That's how I see it until I get good at doing rebuilds at least. Cheers! By the way, which carb brand did you go with?


----------



## Wes Kootenay (Jan 10, 2018)

Dannoman said:


> That's how I see it until I get good at doing rebuilds at least. Cheers! By the way, which carb brand did you go with?


I was your first reply - IZTOR from Amazon.
BTW I was expecting it to come from China and take a month, it was shipped locally and I had it in three days.

Al


----------



## vinnycom (Nov 6, 2017)

for the price of an oregon u could also just buy the cheap one also, that way u can compare the 2 and/or have spare parts for cheap


----------



## guzzijohn (Mar 31, 2014)

I bought a Chinese carb for 10hp Tecumseh for $9.49 delivered. Works perfectly! Their quality is improving.


----------



## HCBPH (Mar 8, 2011)

Dannoman said:


> I saw in a few place the Oregon carbs don't fit until because the heat cover isn't tapped out. Is that your experience? Would go for another brand if I have to tap screw holes in to make it work.



Taping a hole is a minor thing, if required as the holes were there from what I remember and I think the ones I got were already tapped. I've used a few Oregon carbs very successfully on 7-10 hp engines in the past. If a carburetor is really buggered up by the PO, no provisions for a primer bulb or no adjustable primary jet I'll replace them with a comparable adjustable carb. I've even swapped things like the choke shafts between a Tecumseh car and Oregon without any issues. Pretty much an exact clone of the Tecumseh carb and work just fine. IIRC even the Tecumseh rebuild kits work just fine on the Oregon carbs I've used.


----------



## 43128 (Feb 14, 2014)

Dannoman said:


> I saw in a few place the Oregon carbs don't fit until because the heat cover isn't tapped out. Is that your experience? Would go for another brand if I have to tap screw holes in to make it work.

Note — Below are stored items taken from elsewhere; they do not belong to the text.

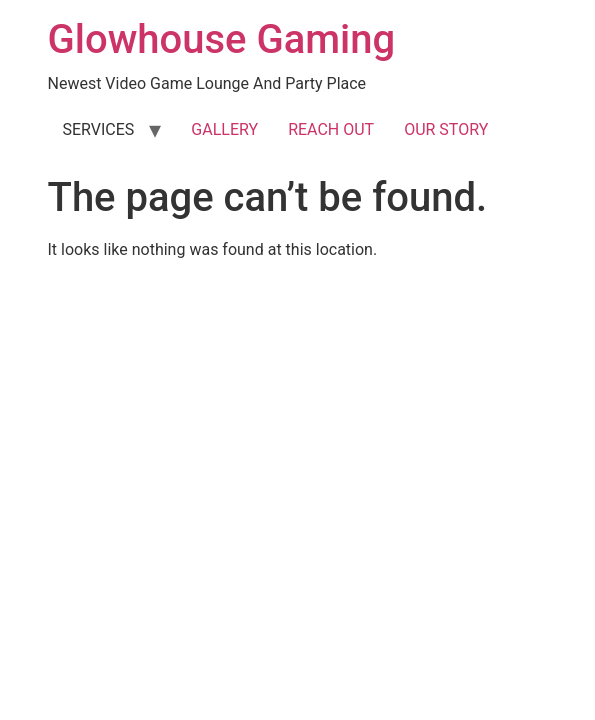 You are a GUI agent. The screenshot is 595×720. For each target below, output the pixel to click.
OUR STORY (446, 129)
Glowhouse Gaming (222, 39)
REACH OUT (331, 129)
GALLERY (224, 129)
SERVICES (99, 129)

the oem tecumseh screws are self tapping screws


----------



## Dannoman (Jan 16, 2018)

Wes Kootenay said:


> I was your first reply - IZTOR from Amazon.
> BTW I was expecting it to come from China and take a month, it was shipped locally and I had it in three days.
> 
> Al


Oh yes. I see that now (rookie mistake) :grin:. I could not find a IZTOR carb compatible with a 6322370A. Should I just go with any el cheapo brand or is there one that is better than most?


















a


----------



## Dannoman (Jan 16, 2018)

HCBPH said:


> Taping a hole is a minor thing, if required as the holes were there from what I remember and I think the ones I got were already tapped. I've used a few Oregon carbs very successfully on 7-10 hp engines in the past. If a carburetor is really buggered up by the PO, no provisions for a primer bulb or no adjustable primary jet I'll replace them with a comparable adjustable carb. I've even swapped things like the choke shafts between a Tecumseh car and Oregon without any issues. Pretty much an exact clone of the Tecumseh carb and work just fine. IIRC even the Tecumseh rebuild kits work just fine on the Oregon carbs I've used.


Good stuff. Cheers!


----------